David with the head of Goliath
Not on view
The present writer unmasked this and an identically solid-cast and unchased statuette,[1] formerly in the Jack and Belle Linsky Collection, as brazen, inept imitations of the excellent David in the Philadelphia Museum of Art, which is usually called Bellano but here given to Severo Calzetta da Ravenna in his formative years (see cat. 2). And this despite the claimed descent of our bronze from Sienese collections of some repute and its frequent endorsement as a work of Luca della Robbia, whose oeuvre contains nothing resembling it and little in the way of bronze, for that matter.
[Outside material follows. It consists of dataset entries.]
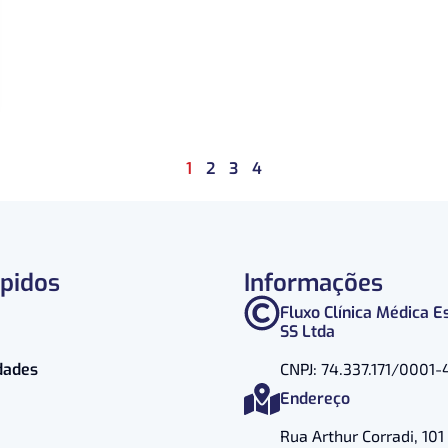
1
2
3
4
ápidos
Informações
Fluxo Clínica Médica E
SS Ltda
dades
CNPJ: 74.337.171/0001-
Endereço
Rua Arthur Corradi, 101 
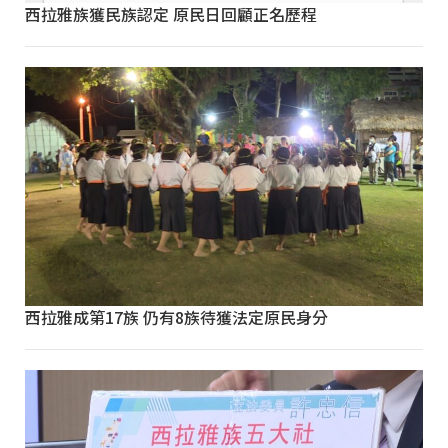
西拉雅族獲民族認定 原民日回顧正名歷程
西拉雅成第17族 仍有8族待獲法定原民身分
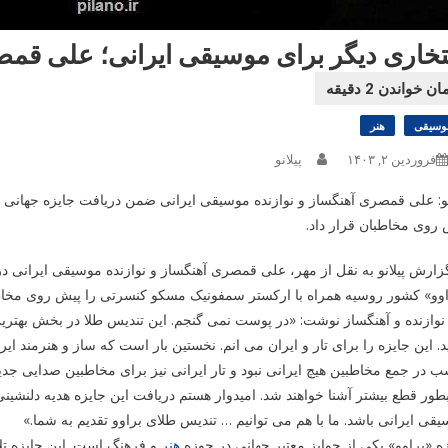
تخاری دیگر برای موسیقی ایرانی؛ علی قمص
وسیقی
هنر
فروردین ۲, ۱۴۰۳
پیلانو
نو: علی قمصری آهنگساز و نوازنده موسیقی ایرانی ضمن دریافت جایزه جهانی
روی مخاطبان قرار داد.
وو» کشور روسیه همراه با ارکستر سمفونیک مسکو کنسرتی را پیش روی مخاطب
نوازنده و آهنگساز نوشت: «در پوست نمی گنجم. این تندیس طلا در بخش بهترین 
د. این جایزه را برای تار و ایران می انم. نخستین بار است که ساز و هنرمند ایر
 در جمع مخاطبین هیچ ایرانی نبود و تار ایرانی نیز برای مخاطبین صدایی جدی
طور قطع بیشتر آشنا خواهند شد. امیدوار هستم دریافت این جایزه هدیه دلنشینی
قی ایرانی باشد. ما با هم می توانیم … تندیس طلای براوو تقدیم به شما.»
ه «براوو» یکی از جوایز معتبر جهانی در حوزه
هنر
و فرهنگ است. این جایزه تلا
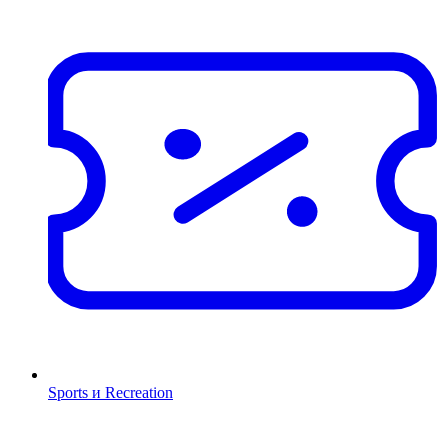
Sports и Recreation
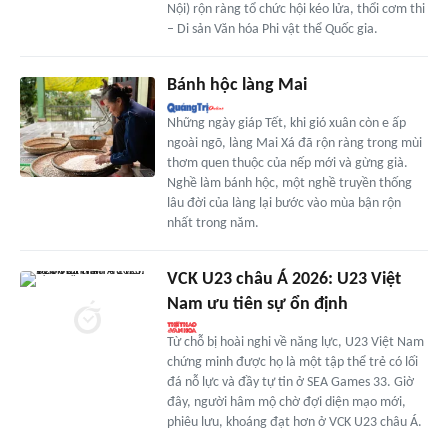
Nội) rộn ràng tổ chức hội kéo lửa, thổi cơm thi
– Di sản Văn hóa Phi vật thể Quốc gia.
Bánh hộc làng Mai
Những ngày giáp Tết, khi gió xuân còn e ấp
ngoài ngõ, làng Mai Xá đã rộn ràng trong mùi
thơm quen thuộc của nếp mới và gừng già.
Nghề làm bánh hộc, một nghề truyền thống
lâu đời của làng lại bước vào mùa bận rộn
nhất trong năm.
VCK U23 châu Á 2026: U23 Việt
Nam ưu tiên sự ổn định
Từ chỗ bị hoài nghi về năng lực, U23 Việt Nam
chứng minh được họ là một tập thể trẻ có lối
đá nỗ lực và đầy tự tin ở SEA Games 33. Giờ
đây, người hâm mộ chờ đợi diện mạo mới,
phiêu lưu, khoáng đạt hơn ở VCK U23 châu Á.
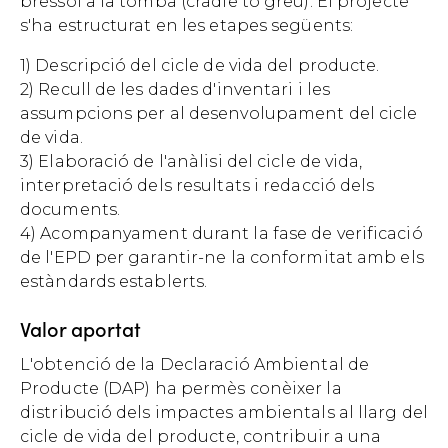
bressol a la tomba (cradle to greu). El projecte
s'ha estructurat en les etapes següents:
1) Descripció del cicle de vida del producte.
2) Recull de les dades d'inventari i les
assumpcions per al desenvolupament del cicle
de vida.
3) Elaboració de l'anàlisi del cicle de vida,
interpretació dels resultats i redacció dels
documents.
4) Acompanyament durant la fase de verificació
de l'EPD per garantir-ne la conformitat amb els
estàndards establerts.
Valor aportat
L'obtenció de la Declaració Ambiental de
Producte (DAP) ha permès conèixer la
distribució dels impactes ambientals al llarg del
cicle de vida del producte, contribuir a una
Nevertheless, for John Pope-Hennessy, “the possibility cannot be ruled out that it was modelled by Luca della Robbia and cast in the shop of Maso or Giovanni di Bartolomeo.” It is pointless to consider these or other Renaissance names. Some traits absolutely rule out the quattrocento: a bleary expression, shapeless pageboy haircut, lifeless tunic (beneath which there are neither genitals nor breeches), and a sword handle the same width as the weapon. The smallness of Goliath’s head, hardly bigger than David’s, is another blunder. Alarmingly, the right wrists of both statuettes are broken in precisely the same place.
In view of the late facture, the provenance demands reexamination. Ostensibly, the first mention of our bronze occurred in 1810, when Galgano Saracini recorded the “bronze David sold me by Bastiano,” who has not been identified.[2] The situation around 1810, when early Renaissance bronzes were not yet avidly sought, probably rules out its being made near or before that time. Yet another bronze remains in the collection of Palazzo Chigi-Saracini, Siena, now belonging to the Monte dei Paschi di Siena.[3] Although well published, those holdings do not contain noteworthy pre-seventeenth-century sculptures, and the earlier works among them generally bear frightfully ambitious attributions. It must be asked whether some member of the Chigi-Saracini-Piccolomini della Triana tribe did not have an interest in inventing and promoting three poor, virtually identical bronze Davids as authentic relics of the quattrocento.
-JDD
Footnotes
(For key to shortened references see bibliography in Allen, Italian Renaissance and Baroque Bronzes in The Metropolitan Museum of Art. NY: The Metropolitan Museum of Art, 2022.)
1. Sotheby’s, New York, May 21, 1985, lot 97 (as after a Renaissance model).
2. Gentilini and Sisi 1989, p. xxiv.
3. Ibid. Thanks to Barbara Valdambrini of the Fondazione Accademia Musicale Chigiana, Siena, for confirming the existence of this bronze (6417), now catalogued as nineteenth century.